Similarly, Diesel chose to forgo famous models and actresses for its latest ad campaign and instead featured artistic, everyday people on Tumblr. According to Nicola Formichetti, Diesel’s artistic director, “I wanted to find people who reflected the diversity of the creative community today and not just the typical model. I wanted the campaign to showcase a variety of characters, people who are beautiful in their own unique way.”


This week LinkedIn launched a new feature called LinkedIn University Pages. High school students ages 14 and up will now be able to create a LinkedIn profile and connect with universities they may be interested in attending. “The new pages allow students to tap into the network at a school they’re considering, ask current students and alumni questions, and explore the career path of graduates from the University for an idea of what they can expect after receiving their degree.” High school kids these days don’t know how easy they’ve got it.


Oh look, another study about how Facebook is crushing our souls and ruining our lives. Awesome. A “new” study found that Facebook use could undermine a person’s sense of happiness and well being. It can also have a negative impact on how users feel moment-to-moment and how satisfied they are with their overall lives. As someone who spends a great deal of time on Facebook each day, I’d say I’m pretty darn happy with my life.


Here’s someone who probably shouldn’t be spending his time on social media: Dr. Phil. This week the good doctor outraged Twitter users when he tweeted, “If a girl is drunk, is it OK to have sex with her? Reply yes or no to @drphil #teensaccused”. The Tweet has since been removed, but not before eliciting some serious backlash. A few days later Jerry Springer, the pinnacle of morality and decency, stood up to defend his fellow talk show host’s Tweet. An endorsement from Jerry Springer is exactly what Dr. Phil needs right now.


This week a Palestinian security researcher discovered a glitch in Facebook’s security that allows anyone to post on your Timeline.
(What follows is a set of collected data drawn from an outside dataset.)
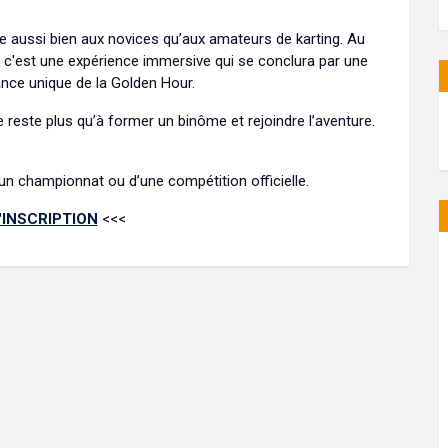
aussi bien aux novices qu’aux amateurs de karting. Au
 c'est une expérience immersive qui se conclura par une
ance unique de la Golden Hour.
e reste plus qu’à former un binôme et rejoindre l’aventure.
’un championnat ou d’une compétition officielle.
'INSCRIPTION
<<<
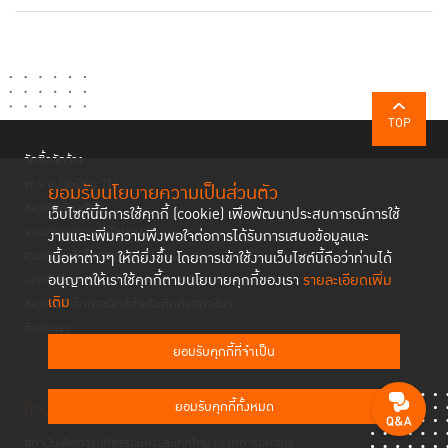
TOP
จัดซื้อจัดจ้าง
พ.ร.บ./ระเบียบ TIJ
ยอมรับนโยบายความเป็นส่วนตัว
ช่องทางร้องเรียน
เว็บไซต์นี้มีการใช้คุกกี้ (cookie) เพื่อพัฒนาประสบการณ์การใช้
รายงานผลการดำเนินงาน
งานและเพิ่มความพึงพอใจต่อการได้รับการเสนอข้อมูลและ
ศูนย์ข้อมูลอิเล็กทรอนิกส์ TIJ
เนื้อหาต่างๆ ให้ดียิ่งขึ้น โดยการเข้าใช้งานเว็บไซต์นี้ถือว่าท่านได้
อนุญาตให้เราใช้คุกกี้ตามนโยบายคุกกี้ของเรา
รายละเอียดเพิ่ม
บอกรับข่าวสาร
เติม
ช่องทางอิเล็กทรอนิกส์สำหรับติดต่อสถาบันฯ
ติดต่อเรา
ยอมรับคุกกี้ที่จำเป็น
ยอมรับคุกกี้ทั้งหมด
ที่อยู่
สถาบันเพื่อการยุติธรรมแห่งประเทศไทย (องค์การมหาชน)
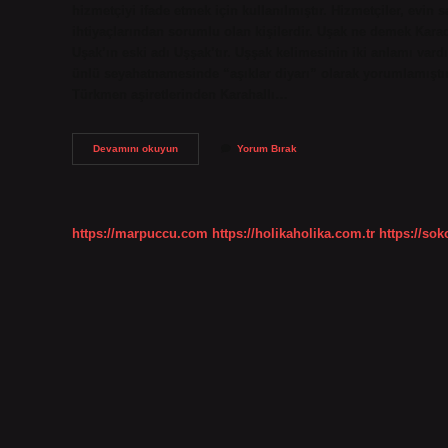
hizmetçiyi ifade etmek için kullanılmıştır. Hizmetçiler, evin
ihtiyaçlarından sorumlu olan kişilerdir. Uşak ne demek Kar
Uşak’ın eski adı Uşşak’tır. Uşşak kelimesinin iki anlamı vardı
ünlü seyahatnamesinde “aşıklar diyarı” olarak yorumlamıştı
Türkmen aşiretlerinden Karahallı…
Küçük
Devamını okuyun
Yorum Bırak
Uşak
Ne
Demek
https://marpuccu.com
https://holikaholika.com.tr
https://so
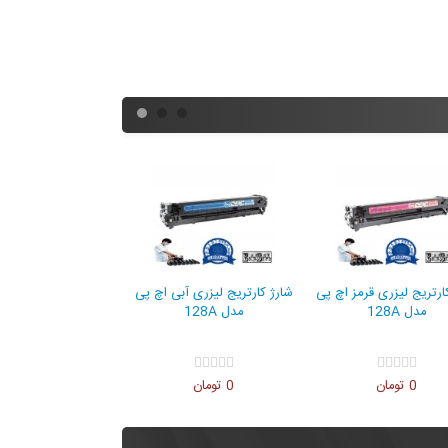
 پی
شارژ کارتریج لیزری قرمز اچ پی
شارژ کارتریج لیزری آبی اچ پی
مدل 128A
مدل 128A
0 تومان
0 تومان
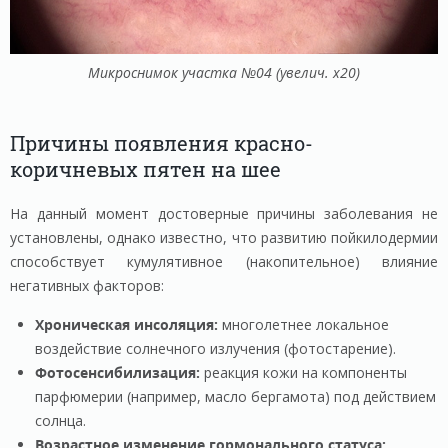
Микроснимок участка №04 (увелич. х20)
Причины появления красно-
коричневых пятен на шее
На данный момент достоверные причины заболевания не
установлены, однако известно, что развитию пойкилодермии
способствует кумулятивное (накопительное) влияние
негативных факторов:
Хроническая инсоляция:
многолетнее локальное
воздействие солнечного излучения (фотостарение).
Фотосенсибилизация:
реакция кожи на компоненты
парфюмерии (например, масло бергамота) под действием
солнца.
Возрастное изменение гормонального статуса:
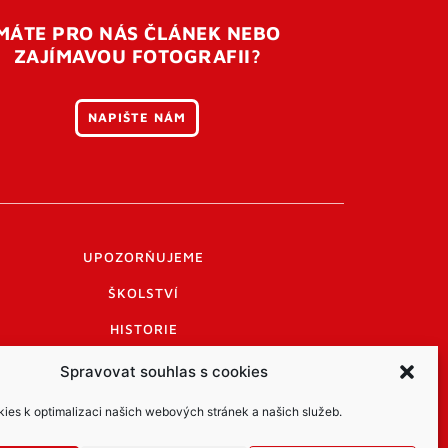
MÁTE PRO NÁS ČLÁNEK NEBO
ZAJÍMAVOU FOTOGRAFII?
NAPIŠTE NÁM
UPOZORŇUJEME
ŠKOLSTVÍ
HISTORIE
PRAKTICKÉ INFORMACE
Spravovat souhlas s cookies
LOGO A LOGO MANUÁL
es k optimalizaci našich webových stránek a našich služeb.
After being ignored by Facebook reps, he decided to demonstrate this glitch by hacking into Mark Zuckerberg’s personal Timeline to let him know that he should probably get that fixed. For his valiant and noble efforts, the hacker was awarded $11,000 from an online crowdsourced campaign. I’d say this guy had a pretty good week.


When it wasn’t busy dealing with well-meaning hackers, Facebook rolled out its newest feature, embedded posts, to all users this week. Now bloggers and web page managers can embed Facebook posts directly into their sites. While this isn’t especially relevant to the average Facebook user, bloggers and social media enthusiasts (like those of us here at TBG) are rejoicing over the news.


With Football season upon us, fans are gearing up for Sundays filled with beers, burgers and giant men in tight pants beating each other up over a tiny ball (Go Broncos!). One of those fans happens to be Google. Rumor has it that Google and YouTube execs met with the NFL to discuss taking over the Sunday Ticket package in 2014 when DirecTV’s contract is up. Reps on both sides have denied the deal, but this meeting certainly got the Internet buzzing.